Armament: Point singularity weapons (no others observed firing.
Maximum Velocity: Um, all ahead slow ensign.
Episodes 1-22 & 2-01
This has to be the largest moving ship I have seen in a movie or series. I don't include Niven's ring worlds or Trek's Dyson spheres simply because they don't go anywhere. Ships go places and blow things up.
You need a FREE iPod Nano
http://216.239.57.100/search?q=cache:yUkcySXcpr4J: zardalu.sytes.net/000starshipdimensions.htm+starsh ip+dimensions&hl=en&ie=UTF-8
There's also the small matter of security as well.

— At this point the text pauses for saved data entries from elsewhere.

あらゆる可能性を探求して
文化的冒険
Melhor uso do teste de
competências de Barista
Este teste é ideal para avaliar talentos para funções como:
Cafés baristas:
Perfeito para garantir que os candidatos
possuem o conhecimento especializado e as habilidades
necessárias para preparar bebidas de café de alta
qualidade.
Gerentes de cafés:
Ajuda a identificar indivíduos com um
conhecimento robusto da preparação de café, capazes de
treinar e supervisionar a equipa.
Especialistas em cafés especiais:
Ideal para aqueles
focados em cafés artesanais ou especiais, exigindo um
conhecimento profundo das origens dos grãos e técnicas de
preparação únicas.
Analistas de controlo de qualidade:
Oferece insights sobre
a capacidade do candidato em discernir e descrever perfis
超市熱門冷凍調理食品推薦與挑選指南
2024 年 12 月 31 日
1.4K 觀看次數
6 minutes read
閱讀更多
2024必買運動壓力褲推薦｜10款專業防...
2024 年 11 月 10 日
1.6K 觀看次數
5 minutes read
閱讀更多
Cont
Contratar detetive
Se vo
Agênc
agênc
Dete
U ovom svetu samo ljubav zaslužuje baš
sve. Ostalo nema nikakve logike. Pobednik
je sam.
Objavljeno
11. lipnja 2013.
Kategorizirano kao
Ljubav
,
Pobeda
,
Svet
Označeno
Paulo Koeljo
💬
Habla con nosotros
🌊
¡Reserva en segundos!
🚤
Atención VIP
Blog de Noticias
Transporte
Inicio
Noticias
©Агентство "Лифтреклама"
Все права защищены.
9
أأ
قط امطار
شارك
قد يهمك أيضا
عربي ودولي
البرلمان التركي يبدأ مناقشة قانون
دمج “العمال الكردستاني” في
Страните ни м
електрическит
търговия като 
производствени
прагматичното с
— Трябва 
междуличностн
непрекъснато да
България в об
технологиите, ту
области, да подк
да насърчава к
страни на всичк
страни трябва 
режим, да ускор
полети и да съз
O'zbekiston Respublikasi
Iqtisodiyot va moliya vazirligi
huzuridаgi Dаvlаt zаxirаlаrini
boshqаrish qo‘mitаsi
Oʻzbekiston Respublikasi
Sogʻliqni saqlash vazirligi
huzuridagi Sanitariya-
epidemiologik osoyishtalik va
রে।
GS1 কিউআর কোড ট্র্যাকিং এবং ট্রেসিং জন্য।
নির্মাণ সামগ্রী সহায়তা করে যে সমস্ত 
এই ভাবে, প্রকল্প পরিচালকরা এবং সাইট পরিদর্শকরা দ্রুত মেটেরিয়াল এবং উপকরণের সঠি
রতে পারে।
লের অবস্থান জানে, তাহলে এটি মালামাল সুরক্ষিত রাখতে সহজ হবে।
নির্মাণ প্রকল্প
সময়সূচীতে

Why not simply have people design web pages that are cache friendly?
Would anyone else like to see one of these made to compare the size of various anime mechs? It'd be like a police lineup of gundams, veritechs, SDF enforcement mechs (Pat Labor), Escaflowne (movie and series), etc....

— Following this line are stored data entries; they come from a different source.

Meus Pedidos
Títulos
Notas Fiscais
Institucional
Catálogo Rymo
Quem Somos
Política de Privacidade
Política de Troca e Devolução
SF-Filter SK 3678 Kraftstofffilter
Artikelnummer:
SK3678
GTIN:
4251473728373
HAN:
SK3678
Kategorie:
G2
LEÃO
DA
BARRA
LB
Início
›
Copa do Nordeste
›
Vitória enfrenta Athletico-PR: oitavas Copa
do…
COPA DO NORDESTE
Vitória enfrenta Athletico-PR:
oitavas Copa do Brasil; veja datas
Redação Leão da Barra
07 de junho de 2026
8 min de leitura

Anyone out there with enough knowledge and free time reading this?
It's a religious debate, but for my money there's simply no comparison between B5 and just about any other sci-fi series out there. I've watched and enjoyed plenty of the others, but B5 is just something else. It has a fantastically intricate storyline and some great characters, all set in a universe that's futuristic but very credible. The visual effects still look good even today, several years after it was made. Even the theme music changes subtly from series to series to sound more in tune with the story. It's dramatic, funny, triumphant, tragic, poignant, insightful and the only sci-fi that has ever made me cry.
NB: The episodes are somewhat independent, particularly in the early series, but there is a major story arc that runs throughout. You want to watch it from the start. It only really takes off from about the second series, but there are so many little set-ups (though you won't realise it at the time) that the first series is still a must. I doubt any regular channels are still running it anyway, as the last series was made several years ago. I'd just go and buy the whole lot on DVD.

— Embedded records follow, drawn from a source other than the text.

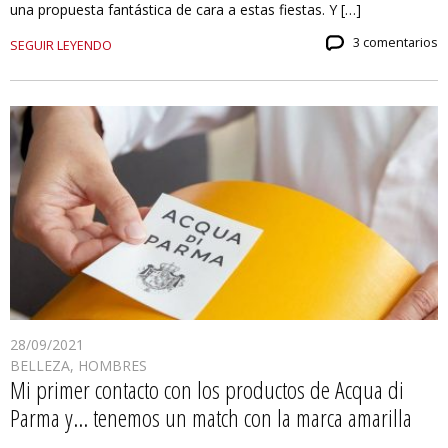
una propuesta fantástica de cara a estas fiestas. Y […]
3 comentarios
SEGUIR LEYENDO
28/09/2021
BELLEZA
,
HOMBRES
Mi primer contacto con los productos de Acqua di
Parma y… tenemos un match con la marca amarilla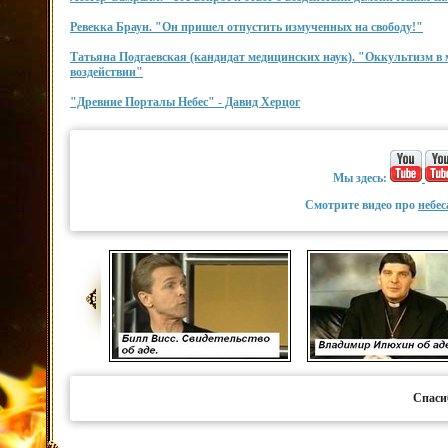
Ревекка Браун. "Он пришел отпустить измученных на свободу!"
Татьяна Подгаевская (кандидат медицинских наук). "Оккультизм в
воздействии"
"Древние Порталы Небес" - Давид Херцог
Мы здесь:
Смотрите видео про
небес
Спаси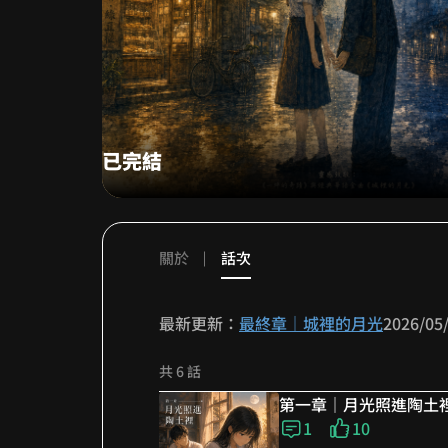
已完結
關於
話次
最新更新：
最終章｜城裡的月光
2026/05
共 6 話
第一章｜月光照進陶土
1
10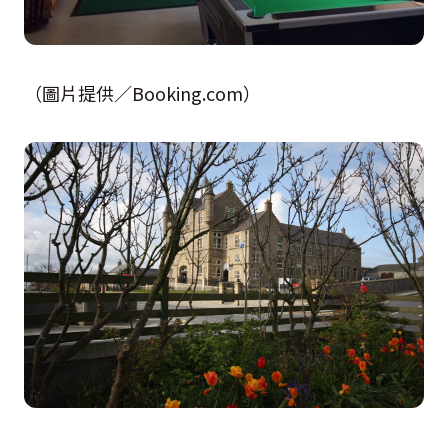
（圖片提供／Booking.com）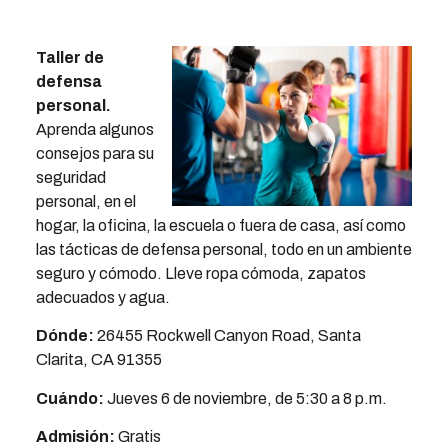
Taller de
defensa
personal
.
Aprenda algunos
consejos para su
seguridad
personal, en el
hogar, la oficina, la escuela o fuera de casa, así como
las tácticas de defensa personal, todo en un ambiente
seguro y cómodo. Lleve ropa cómoda, zapatos
adecuados y agua.
Dónde:
26455 Rockwell Canyon Road, Santa
Clarita, CA 91355
Cuándo:
Jueves 6 de noviembre, de 5:30 a 8 p.m.
Admisión:
Gratis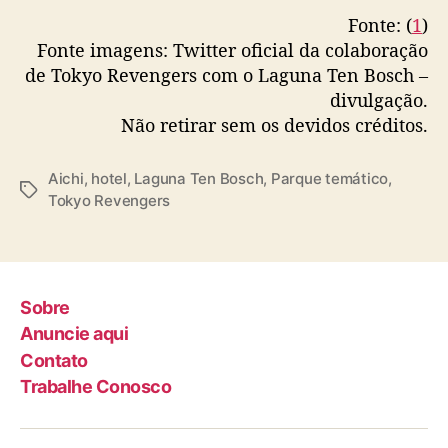
Fonte: (
1
)
Fonte imagens: Twitter oficial da colaboração
de Tokyo Revengers com o Laguna Ten Bosch –
divulgação.
Não retirar sem os devidos créditos.
Aichi
,
hotel
,
Laguna Ten Bosch
,
Parque temático
,
T
Tokyo Revengers
a
g
s
Sobre
Anuncie aqui
Contato
Trabalhe Conosco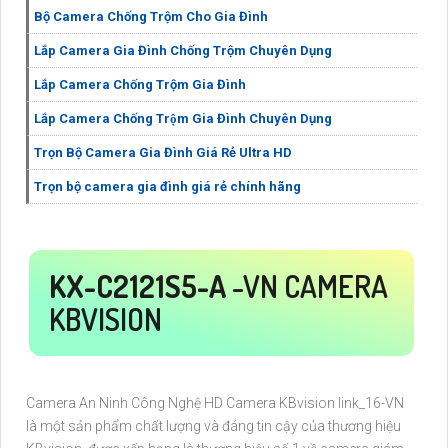
Bộ Camera Chống Trộm Cho Gia Đình
Lắp Camera Gia Đình Chống Trộm Chuyên Dụng
Lắp Camera Chống Trộm Gia Đình
Lắp Camera Chống Trộm Gia Đình Chuyên Dụng
Trọn Bộ Camera Gia Đình Giá Rẻ Ultra HD
Trọn bộ camera gia đình giá rẻ chính hãng
KX-C2121S5-A
-VN CAMERA
KBVISION
Camera An Ninh Công Nghệ HD Camera KBvision link_16-VN
là một sản phẩm chất lượng và đáng tin cậy của thương hiệu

If you disagree, post your argument. (-1, Overrated) isn't your personal censorship tool for views you don't like.
When ddos'ers successfully crash your server, they move on to the next victim. When the slashdotters crash your server, they sit around bitching about your IIS POS, till you're back online, then they slashdot you again.
Flying is easy, just throw yourself at the ground and miss. -Douglas Adams
Slashdot Readers:
More power, dammit! Show us your pretty pictures!
Webmaster Scotty:
She can't taking anymore Captain! She's givin' us all she's got, but she can't take the slashdotting!
Tequila: It's not just for breakfast anymore!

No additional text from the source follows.